The number of routes in the DFZ as of 2/2008 is around 245,000 as measured on any DFZ router.
An entry level DFZ router, such as the Cisco 7606 with the RSP720-3CXL card has a street price around $40,000 but how much of that is attributeable to the size of the routing table?
A Cisco 6506 with a Supervisor2+PFC/MSFC is capable of essentially the same tasks and used to be usable as a DFZ router. It supports fewer packets per second, but still well within bounds for the entry-level DFZ router task. The key reason it's no longer usable as a DFZ router is that it doesn't support a large enough route table. Such 6506 systems are readily available for around $10,000.
Modern stackable 1U switches such as the Cisco 3750G are also capable of performing the layer-3 tasks of a 7606 with the exception of the route table. They support comparable numbers of packets per second but can only support a few thousand routes while a 7606 can support one million. A 3750G setup comparable to a DFZ-tasked 7606 except for the route table size also costs around $10,000.
The cost attributable to the size of the routing table is [the cost of a router which supports the full DFZ task] minus [the cost of a router which supports everything except the large route table]: $40,000 - $10,000 = $30,000.
Note that this number is a lower bound. If all DFZ routers cost $40,000 then this would be the cost of the routing table. Some DFZ routers cost much more, as much as $500,000. The cost attributable to the route table is higher in these devices.

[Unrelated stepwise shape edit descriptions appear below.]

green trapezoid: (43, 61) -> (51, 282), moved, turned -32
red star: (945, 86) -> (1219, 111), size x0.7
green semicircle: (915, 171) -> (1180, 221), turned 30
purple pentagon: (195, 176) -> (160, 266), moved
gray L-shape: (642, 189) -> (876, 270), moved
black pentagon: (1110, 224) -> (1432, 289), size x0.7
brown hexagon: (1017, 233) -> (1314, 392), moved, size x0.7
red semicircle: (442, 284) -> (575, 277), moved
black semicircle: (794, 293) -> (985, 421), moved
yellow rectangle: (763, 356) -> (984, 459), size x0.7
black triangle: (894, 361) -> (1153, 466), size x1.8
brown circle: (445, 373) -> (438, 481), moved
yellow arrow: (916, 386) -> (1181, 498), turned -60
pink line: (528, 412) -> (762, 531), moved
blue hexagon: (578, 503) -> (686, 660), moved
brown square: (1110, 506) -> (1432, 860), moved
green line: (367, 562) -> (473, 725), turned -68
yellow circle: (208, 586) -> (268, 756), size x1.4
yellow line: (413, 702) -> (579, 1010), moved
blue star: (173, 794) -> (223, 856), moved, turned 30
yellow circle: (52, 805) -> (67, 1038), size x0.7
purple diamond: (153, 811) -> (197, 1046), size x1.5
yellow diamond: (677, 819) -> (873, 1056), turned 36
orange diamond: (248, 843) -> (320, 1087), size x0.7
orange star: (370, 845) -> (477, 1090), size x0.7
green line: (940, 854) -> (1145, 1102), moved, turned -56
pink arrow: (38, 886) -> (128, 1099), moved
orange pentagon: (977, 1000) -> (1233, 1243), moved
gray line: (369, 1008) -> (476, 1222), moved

Thus [the lower bound cost of one route in one router per year] = ($30,000 / 3) / 245,000 = $0.04, four cents per route per router per year.
There are, however, a large number of routers in the Internet DFZ. There are 27,000 active autonomous systems (ASes) on the Internet, each of which has at least one DFZ router, most of which have at least two DFZ routers and some of which have hundreds. The exact number of routers is unknown, but per discussions on the ARIN PPML and NANOG mailing lists it is believed to be somewhere between 120,000 and 180,000 with the consensus number near 150,000.
The [economic impact of a BGP route] must then be [the lower bound cost of the route in one router per year] times [the number of routers which must carry that route]: $0.04 * 150,000 = $6,200/year. It costs "everybody else" at least $6200/year to carry each BGP route you announce.
A similar calculation yields an upper bound in the neighborhood of $12,000 per year with a probable cost in the neighborhood of $8,000 per year.
In most router implementations, IPv6 routes consume twice the route table capacity of IPv4 routes. The cost of an IPv6 route should thus be double: $16,000 per year.
Note that $8,000/routeyear * 245,000 routes = two billion dollars per year. Perhaps this explains Cisco and Juniper's annual gross revenues.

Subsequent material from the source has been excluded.